Two-time defending wheelchair doubles champions Alfie Hewett and Gordon Reid got their campaign off to a winning start at Wimbledon.
The British pair beat Takuya Miki of Japan and American Casey Ratzlaff 6-3 6-2 to progress to the semi-finals.
Six of their 22 major triumphs have come at the All England Club, while Hewett has 10 Grand Slam singles titles and Reid has two.
Both continue their singles campaigns on Thursday, with defending champion Hewett taking on China’s Ji Zhenxu and Reid facing Argentine fourth seed Gustavo Fernandez.
Another all-British pair – Ben Bartram and Dahnon Ward – were also in last-eight action on Wednesday but they lost 7-5 6-4 to Ji and Israel’s Sergei Lysov.
In the women’s wheelchair doubles, Briton Lucy Shuker and her Dutch partner Diede de Groot advanced to the semi-finals with a 6-4 6-4 victory over all-Netherlands pair Lizzy de Greef and Aniek van Koot.

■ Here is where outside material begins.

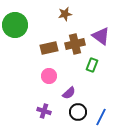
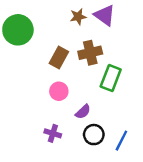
purple triangle: (101, 36) -> (105, 15), moved
brown rectangle: (49, 48) -> (59, 58), turned -48
green rectangle: (92, 65) -> (111, 78), size x1.5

Another British-Dutch pairing, Cornelia Oosthuizen and Jinte Bos, could not join them in the last four as they were beaten 6-4 5-7 6-4 by Chile’s Macarena Cabrillana and Japan’s Saki Takamuro.
Greg Slade reached the semi-finals of the men’s quad wheelchair singles, defeating Chilean Francisco Cayulef 7-6 (7-2) 3-6 6-4, but 2019 finalist Andy Lapthorne was beaten 6-2 1-6 6-2 by Turkey’s Ahmet Kaplan.
Both Slade and Lapthorne are back in action on Thursday in the men’s quad wheelchair doubles.
Lapthorne is partnering Cayulef against top seeds Guy Sasson and Niels Vink of Israel and the Netherlands respectively, while Slade and South African Donald Ramphadi face Kaplan and Dutchman Sam Schroder.